During this season, God taught me to embrace pain with joy. Job is the character in the Bible who is most associated with suffering. Yet he was able to say: Then I would still have this consolation— my joy in unrelenting pain—that I had not denied the words of the Holy One (Job 6:10). Job’s comfort and encouragement, his joy in suffering, was that he did not deny God, but remained loyal to God throughout his trials.

No one would volunteer for suffering classes in life. I did not volunteer to have cancer. Nor did I choose to break my ankle. Yet from swelling to healing, from sitting to standing, from hopping to shuffling, from strength to strength (Psa 84:7), God holds my hands and brings me through each difficult time, inviting me to experience peace beyond understanding.

During this difficult time, I discovered good things come out of the bad. I learned to use a wheelchair, navigate the stairs with crutches. Most importantly, I learned to practice patience – a hard lesson that made me more compassionate with those who cannot walk.

Before I had my ankle surgery, a friend told me that her doctor-brother said, “We do not have to tolerate pain unnecessarily.” Pain relievers lessen physical pain. Yet there is another kind of pain that no painkiller can fix—the pain of a broken spirit and a wounded soul.

Psalm 34:18 declares that “The Lord is close to the brokenhearted and saves those who are crushed in spirit.” Psalm 51:17 says that “My sacrifice, O God, is a broken spirit; a broken and contrite heart you, God, will not despise.”

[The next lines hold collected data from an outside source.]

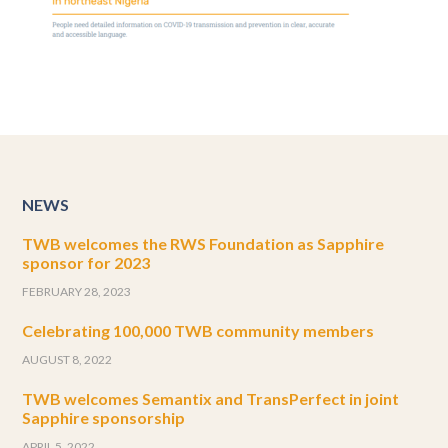
NEWS
TWB welcomes the RWS Foundation as Sapphire
sponsor for 2023
FEBRUARY 28, 2023
Celebrating 100,000 TWB community members
AUGUST 8, 2022
TWB welcomes Semantix and TransPerfect in joint
Sapphire sponsorship
APRIL 5, 2022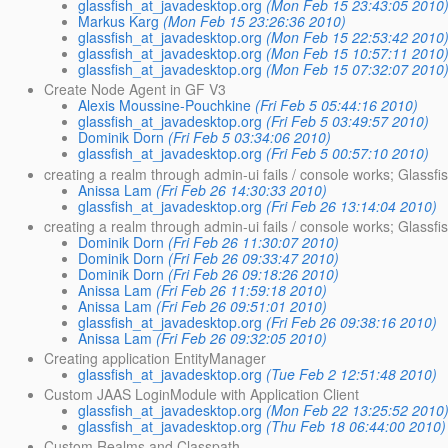
glassfish_at_javadesktop.org
(Mon Feb 15 23:43:05 2010
Markus Karg
(Mon Feb 15 23:26:36 2010)
glassfish_at_javadesktop.org
(Mon Feb 15 22:53:42 2010
glassfish_at_javadesktop.org
(Mon Feb 15 10:57:11 2010
glassfish_at_javadesktop.org
(Mon Feb 15 07:32:07 2010
Create Node Agent in GF V3
Alexis Moussine-Pouchkine
(Fri Feb 5 05:44:16 2010)
glassfish_at_javadesktop.org
(Fri Feb 5 03:49:57 2010)
Dominik Dorn
(Fri Feb 5 03:34:06 2010)
glassfish_at_javadesktop.org
(Fri Feb 5 00:57:10 2010)
creating a realm through admin-ui fails / console works; Glassfi
Anissa Lam
(Fri Feb 26 14:30:33 2010)
glassfish_at_javadesktop.org
(Fri Feb 26 13:14:04 2010)
creating a realm through admin-ui fails / console works; Glassf
Dominik Dorn
(Fri Feb 26 11:30:07 2010)
Dominik Dorn
(Fri Feb 26 09:33:47 2010)
Dominik Dorn
(Fri Feb 26 09:18:26 2010)
Anissa Lam
(Fri Feb 26 11:59:18 2010)
Anissa Lam
(Fri Feb 26 09:51:01 2010)
glassfish_at_javadesktop.org
(Fri Feb 26 09:38:16 2010)
Anissa Lam
(Fri Feb 26 09:32:05 2010)
Creating application EntityManager
glassfish_at_javadesktop.org
(Tue Feb 2 12:51:48 2010)
Custom JAAS LoginModule with Application Client
glassfish_at_javadesktop.org
(Mon Feb 22 13:25:52 2010
glassfish_at_javadesktop.org
(Thu Feb 18 06:44:00 2010)
Custom Realms and Classpath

We live in a broken world, where we cannot run away from pain and grief. Yet Christians have assurance that our pain and sufferings are not in vain. For God works out all things—good and bad—for our good, for those who love him and are called for his purpose.

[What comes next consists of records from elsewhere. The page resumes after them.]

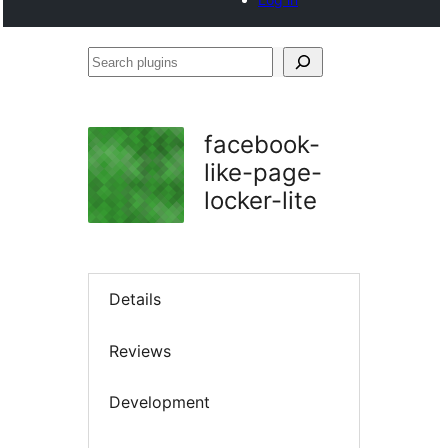
Search
plugins
facebook-
like-page-
locker-lite
Details
Reviews
Development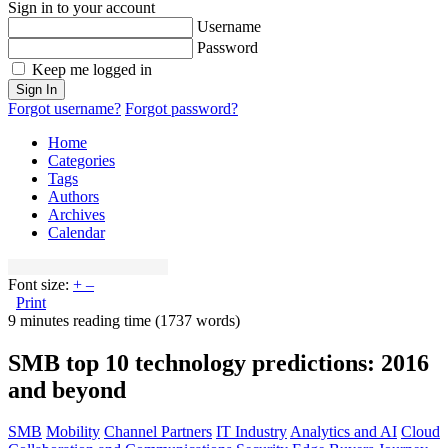
Sign in to your account
Username
Password
Keep me logged in
Sign In
Forgot username?
Forgot password?
Home
Categories
Tags
Authors
Archives
Calendar
Font size:
+
–
Print
9 minutes reading time
(1737 words)
SMB top 10 technology predictions: 2016
and beyond
SMB
Mobility
Channel Partners
IT Industry
Analytics and AI
Cloud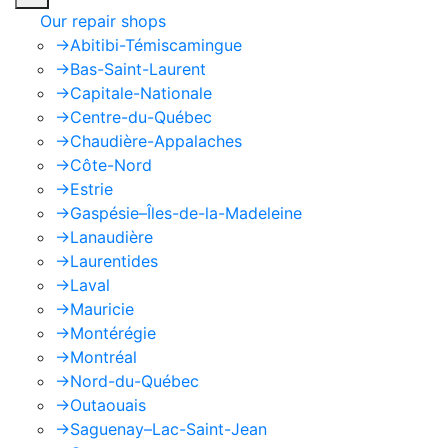
Our repair shops
->
Abitibi-Témiscamingue
->
Bas-Saint-Laurent
->
Capitale-Nationale
->
Centre-du-Québec
->
Chaudière-Appalaches
->
Côte-Nord
->
Estrie
->
Gaspésie–Îles-de-la-Madeleine
->
Lanaudière
->
Laurentides
->
Laval
->
Mauricie
->
Montérégie
->
Montréal
->
Nord-du-Québec
->
Outaouais
->
Saguenay–Lac-Saint-Jean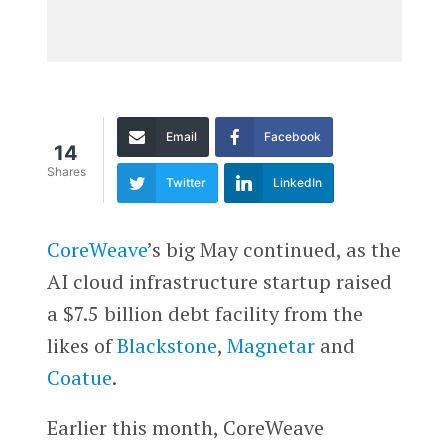
Email
Facebook
14
Shares
Twitter
LinkedIn
CoreWeave
’s big May continued, as the
AI cloud infrastructure startup raised
a $7.5 billion debt facility from the
likes of
Blackstone
,
Magnetar
and
Coatue
.
Earlier this month, CoreWeave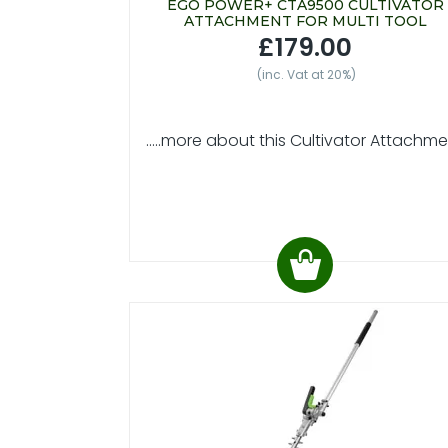
EGO POWER+ CTA9500 CULTIVATOR
ATTACHMENT FOR MULTI TOOL
£179.00
(inc. Vat at 20%)
.....more about this Cultivator Attachm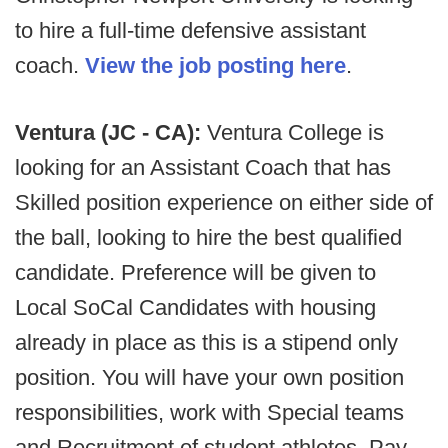
to hire a full-time defensive assistant
coach.
View the job posting here
.
Ventura (JC - CA):
Ventura College is
looking for an Assistant Coach that has
Skilled position experience on either side of
the ball, looking to hire the best qualified
candidate. Preference will be given to
Local SoCal Candidates with housing
already in place as this is a stipend only
position. You will have your own position
responsibilities, work with Special teams
and Recruitment of student athletes. Pay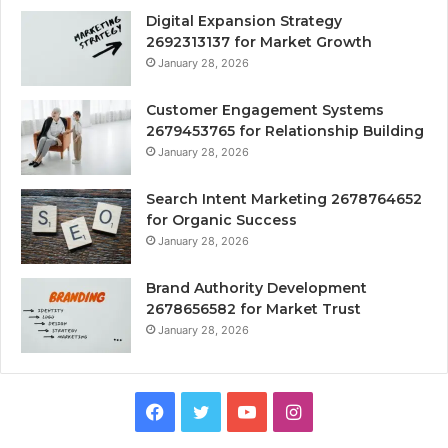
Digital Expansion Strategy
2692313137 for Market Growth
January 28, 2026
Customer Engagement Systems
2679453765 for Relationship Building
January 28, 2026
Search Intent Marketing 2678764652
for Organic Success
January 28, 2026
Brand Authority Development
2678656582 for Market Trust
January 28, 2026
Facebook
Twitter
YouTube
Instagram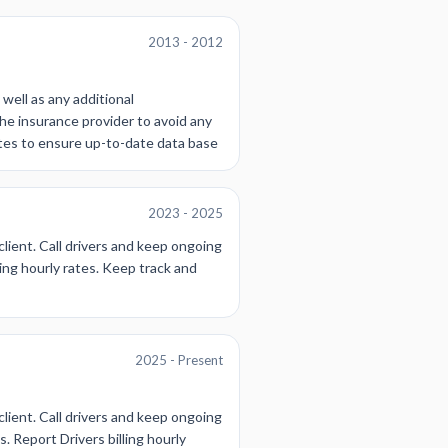
2013 - 2012
 well as any additional
he insurance provider to avoid any
ates to ensure up-to-date data base
2023 - 2025
client. Call drivers and keep ongoing
ing hourly rates. Keep track and
2025 - Present
client. Call drivers and keep ongoing
. Report Drivers billing hourly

Because of my cancer, I have become more compassionate towards others who are suffering. Compassion asks us to go where it hurts, to enter into the places of pain, to walk with the anxious, the broken-hearted, and the confused. Compassion compels us to cry with the grieving, and mourn with those who mourn. Compassion calls us to be weak with the weak, vulnerable with the vulnerable, and powerless with the powerless. Compassion means full immersion in the condition of being human.

As Henri Nouwen wisely observed: “The dance of life finds its beginnings in grief. . . Here a completely new way of living is revealed. It is the way in which pain can be embraced, not out of a desire to suffer, but in the knowledge that something new will be born in the pain.”

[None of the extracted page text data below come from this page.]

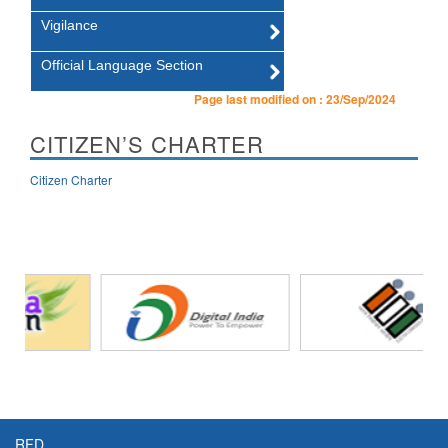
Vigilance
Official Language Section
Page last modified on :
23/Sep/2024
CITIZEN’S CHARTER
Citizen Charter
RFD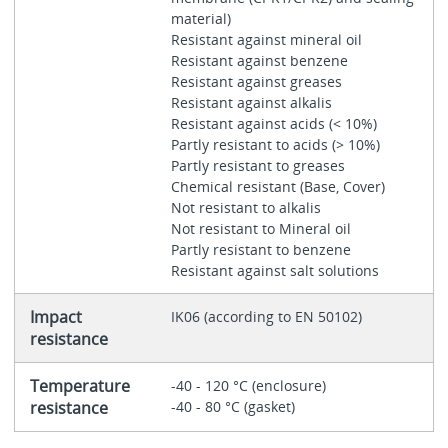
material)
Resistant against mineral oil
Resistant against benzene
Resistant against greases
Resistant against alkalis
Resistant against acids (< 10%)
Partly resistant to acids (> 10%)
Partly resistant to greases
Chemical resistant (Base, Cover)
Not resistant to alkalis
Not resistant to Mineral oil
Partly resistant to benzene
Resistant against salt solutions
Impact
IK06 (according to EN 50102)
resistance
Temperature
-40 - 120 °C (enclosure)
resistance
-40 - 80 °C (gasket)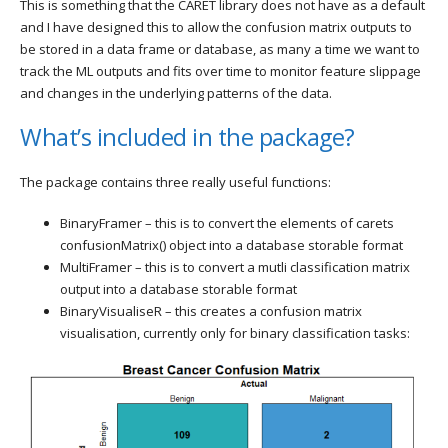
This is something that the CARET library does not have as a default
and I have designed this to allow the confusion matrix outputs to
be stored in a data frame or database, as many a time we want to
track the ML outputs and fits over time to monitor feature slippage
and changes in the underlying patterns of the data.
What’s included in the package?
The package contains three really useful functions:
BinaryFramer – this is to convert the elements of carets
confusionMatrix() object into a database storable format
MultiFramer – this is to convert a mutli classification matrix
output into a database storable format
BinaryVisualiseR – this creates a confusion matrix
visualisation, currently only for binary classification tasks: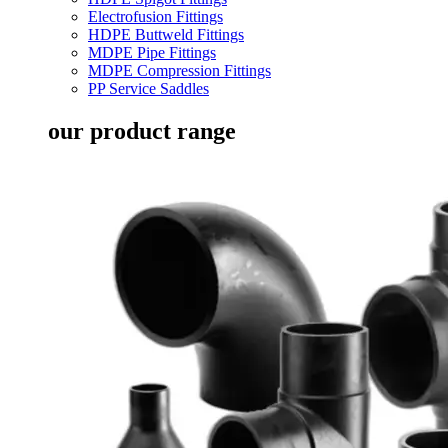
Electrofusion Fittings
HDPE Buttweld Fittings
MDPE Pipe Fittings
MDPE Compression Fittings
PP Service Saddles
our product range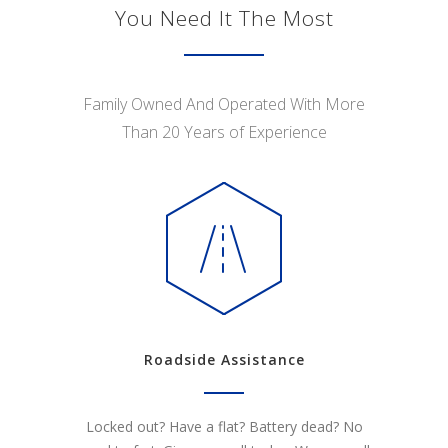
You Need It The Most
Family Owned And Operated With More
Than 20 Years of Experience
Roadside Assistance
Locked out? Have a flat? Battery dead? No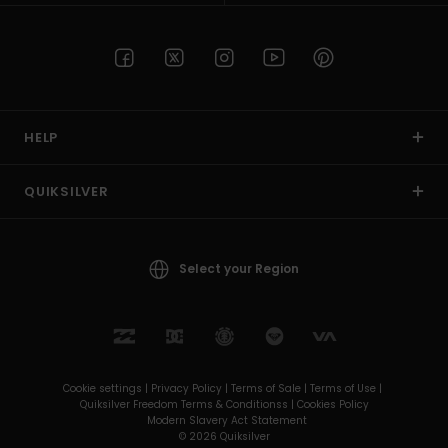
HELP
QUIKSILVER
Select your Region
Cookie settings |
Privacy Policy |
Terms of Sale |
Terms of Use |
Quiksilver Freedom Terms & Conditionss |
Cookies Policy
Modern Slavery Act Statement
© 2026 Quiksilver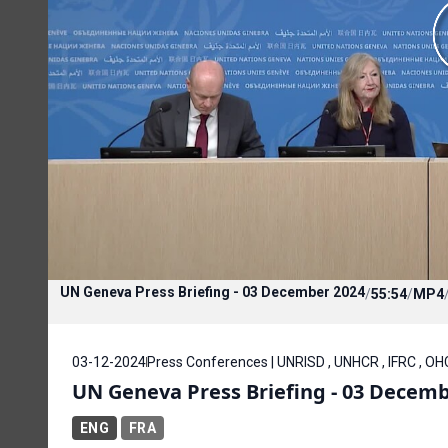
UN Geneva Press Briefing - 03 December 2024
/
55:54
/
MP4
03-12-2024
Press Conferences | UNRISD , UNHCR , IFRC , O
UN Geneva Press Briefing - 03 Decemb
ENG
FRA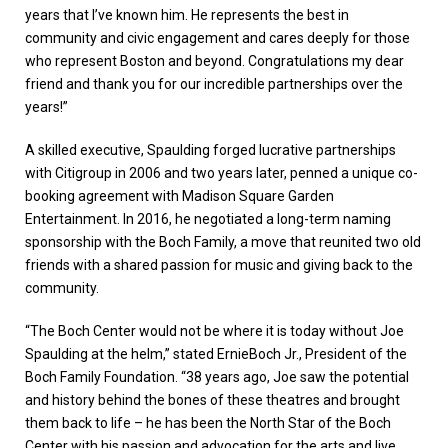
years that I’ve known him. He represents the best in
community and civic engagement and cares deeply for those
who represent Boston and beyond. Congratulations my dear
friend and thank you for our incredible partnerships over the
years!”
A skilled executive, Spaulding forged lucrative partnerships
with Citigroup in 2006 and two years later, penned a unique co-
booking agreement with Madison Square Garden
Entertainment. In 2016, he negotiated a long-term naming
sponsorship with the Boch Family, a move that reunited two old
friends with a shared passion for music and giving back to the
community.
“The Boch Center would not be where it is today without Joe
Spaulding at the helm,” stated ErnieBoch Jr., President of the
Boch Family Foundation. “38 years ago, Joe saw the potential
and history behind the bones of these theatres and brought
them back to life – he has been the North Star of the Boch
Center with his passion and advocation for the arts and live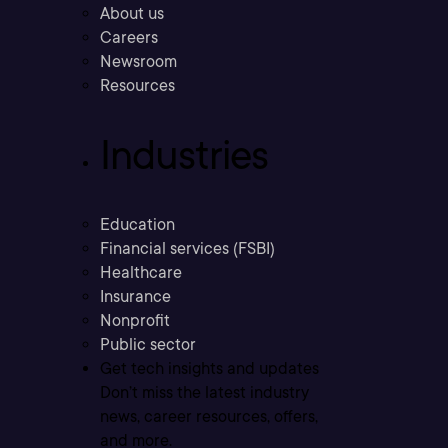
About us
Careers
Newsroom
Resources
Industries
Education
Financial services (FSBI)
Healthcare
Insurance
Nonprofit
Public sector
Get tech insights and updates
Don’t miss the latest industry
news, career resources, offers,
and more.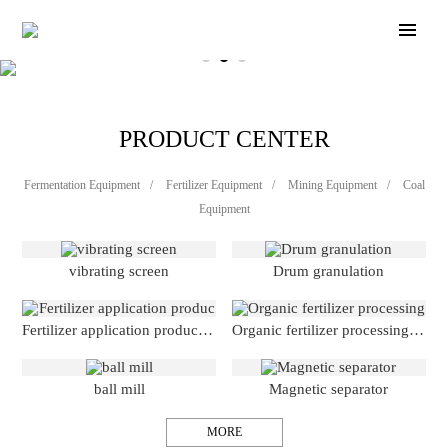
PRODUCT CENTER
Fermentation Equipment
/
Fertilizer Equipment
/
Mining Equipment
/
Coal
Equipment
vibrating screen
Drum granulation
Fertilizer application production line
Organic fertilizer processing production line
ball mill
Magnetic separator
MORE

When friends came to me for comfort and help, God helped me comfort them with the comfort that I received from him. As Paul writes, “Praise be to the God and Father of our Lord Jesus Christ, the Father of compassion and the God of all comfort, who comforts us in all our troubles, so that we can comfort those in any trouble with the comfort we ourselves receive from God. For just as we share abundantly in the sufferings of Christ, so also our comfort abounds through Christ” (2 Corinthians 1:3–5).

Paul prayed three times for God to take away his thorn (2 Corinthians 12:7–8). God told him, “‘My grace is sufficient for you, for my power is made perfect in weakness” (2 Corinthians 12:8). God wanted Paul to rely on his power and not to exalt himself.

My emotional and spiritual pain allowed me to experience fully God’s grace and mercy. God walked me through the deep dark valley of depression, even when my emotional and mental being denied his presence. I remember how to embrace and overcome pain. My pain yesterday becomes a steppingstone to joy today.

Until I learn the lessons of patience, God will continue to send difficult people, and put me in places that test my patience. Until I learn the lessons of love, there will always be unlovable and unreasonable people to test my patience. The “thorns” in life is God’s lesson plan for me to learn patience. In my mortal morally sinful body, I need to learn these lessons everyday.

Lord, have mercy and thank you for being patient with me while I learn patience. May I learn to learn it neither too quickly, nor too slowly, but in your beautiful time. Amen.